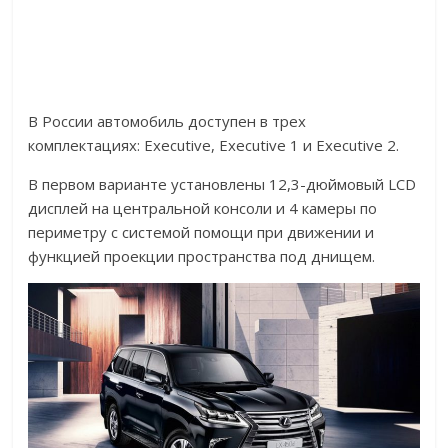
В России автомобиль доступен в трех
комплектациях: Executive, Executive 1 и Executive 2.
В первом варианте установлены 12,3-дюймовый LCD
дисплей на центральной консоли и 4 камеры по
периметру с системой помощи при движении и
функцией проекции пространства под днищем.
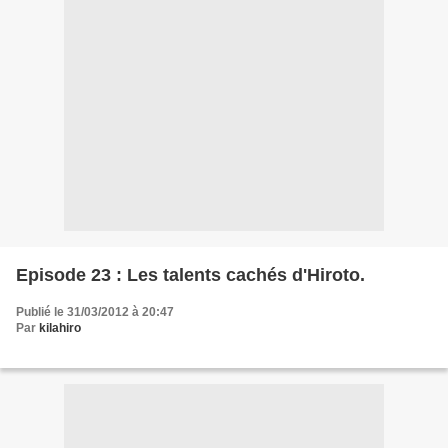
Episode 23 : Les talents cachés d'Hiroto.
Publié le 31/03/2012 à 20:47
Par
kilahiro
::::::::::
- _Task to complete_: Repeat the records in full, exactly as they appear, without the pictures.

- _Response area_:
В России автомобиль доступен в трех
комплектациях: Executive, Executive 1 и Executive 2.
В первом варианте установлены 12,3-дюймовый LCD
дисплей на центральной консоли и 4 камеры по
периметру с системой помощи при движении и
функцией проекции пространства под днищем.
Episode 23 : Les talents cachés d'Hiroto.
Publié le 31/03/2012 à 20:47
Par
kilahiro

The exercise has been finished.